After starring in almost 25 films in Malayalam, Tamil, and Telugu, Dulquer Salmaan (DQ) sneaks into Bollywood for the first time with Karwaan. This film is written by Bejoy Nambiar (of Solo fame), directed by Akarsh Khurana, and stars Irrfan Khan and Mithila Palkar in the lead roles along with DQ. Amala Akkineni and Kriti Kharbanda make special appearances in this road-trip dramedy.
Avinash, an IT employee with "old-school characteristics", a culture-fearing Shaukat and Tanya the archetypal Gen-Y represent are brought together by a corpse. Well, the corpse is brought to them by an interesting incident that requires them to deliver it to another city. This plot gives room for a road trip, which in-turn gives space for a lot of drama. Read ahead to find out how well this works.

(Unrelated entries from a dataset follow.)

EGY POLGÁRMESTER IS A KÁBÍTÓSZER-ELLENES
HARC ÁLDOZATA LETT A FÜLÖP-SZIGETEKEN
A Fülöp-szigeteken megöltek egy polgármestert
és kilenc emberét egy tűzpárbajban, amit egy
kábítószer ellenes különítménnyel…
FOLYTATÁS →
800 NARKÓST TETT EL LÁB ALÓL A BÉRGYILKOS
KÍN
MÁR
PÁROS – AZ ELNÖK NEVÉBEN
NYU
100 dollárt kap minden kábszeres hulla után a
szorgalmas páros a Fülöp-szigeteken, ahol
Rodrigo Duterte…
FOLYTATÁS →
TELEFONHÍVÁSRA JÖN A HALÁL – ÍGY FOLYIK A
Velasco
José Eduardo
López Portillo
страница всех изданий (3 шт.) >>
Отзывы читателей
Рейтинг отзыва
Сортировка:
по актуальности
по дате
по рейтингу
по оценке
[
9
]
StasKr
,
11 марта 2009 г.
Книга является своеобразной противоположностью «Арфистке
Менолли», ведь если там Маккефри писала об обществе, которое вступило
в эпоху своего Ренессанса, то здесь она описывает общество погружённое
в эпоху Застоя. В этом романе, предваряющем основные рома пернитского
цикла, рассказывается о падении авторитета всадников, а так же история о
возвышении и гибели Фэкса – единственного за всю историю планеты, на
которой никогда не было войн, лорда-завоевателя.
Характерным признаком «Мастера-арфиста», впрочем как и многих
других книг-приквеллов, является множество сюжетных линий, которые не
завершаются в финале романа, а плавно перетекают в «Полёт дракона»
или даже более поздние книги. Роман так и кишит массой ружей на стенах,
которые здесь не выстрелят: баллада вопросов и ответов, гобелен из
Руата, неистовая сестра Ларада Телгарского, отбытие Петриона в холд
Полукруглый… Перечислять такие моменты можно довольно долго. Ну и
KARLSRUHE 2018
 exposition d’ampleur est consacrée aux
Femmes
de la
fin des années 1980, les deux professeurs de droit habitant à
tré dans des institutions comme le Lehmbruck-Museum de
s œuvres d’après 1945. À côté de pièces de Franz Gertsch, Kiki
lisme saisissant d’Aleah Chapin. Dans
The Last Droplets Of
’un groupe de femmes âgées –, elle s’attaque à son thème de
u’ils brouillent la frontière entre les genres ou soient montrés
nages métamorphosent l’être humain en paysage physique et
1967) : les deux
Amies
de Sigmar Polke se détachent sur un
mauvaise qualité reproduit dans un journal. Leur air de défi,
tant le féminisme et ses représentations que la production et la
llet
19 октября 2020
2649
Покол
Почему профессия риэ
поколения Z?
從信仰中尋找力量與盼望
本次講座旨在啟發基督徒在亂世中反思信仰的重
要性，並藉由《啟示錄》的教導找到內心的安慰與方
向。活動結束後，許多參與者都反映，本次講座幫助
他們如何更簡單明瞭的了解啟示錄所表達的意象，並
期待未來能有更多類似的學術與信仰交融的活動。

DQ's performance is synonymous with 'effortlessly charming' because he literally doesn't have to exert much to do justice to this character. He fits like a bill, and nails the language (Hindi). He gets more space in terms of characterization as it involves a dysfunctional relationship with his father and a tad bit of self-discovery. Dulquer fills up this space given to him with a convincing screen presence. Mithila Palkar plays Tanya, the college girl who is the opposite of Avinash. She represents a generation of youngsters who define today's world. She drinks, smokes and doesn't fear the talk of sex. As a matter of fact, she prefers an open conversation! Her influence on Avinash turns out to be beneficial for the latter. We also have Irrfan as Shaukat, who we might feel is a misfit in terms of what is required to run this story forward, but essentially is the one who helps us hold on to our seats. Shaukat is rooted and girls in shorts give him a culture shock! He is immensely witty, but unintentionally. However, he turns out to be the show-stealer!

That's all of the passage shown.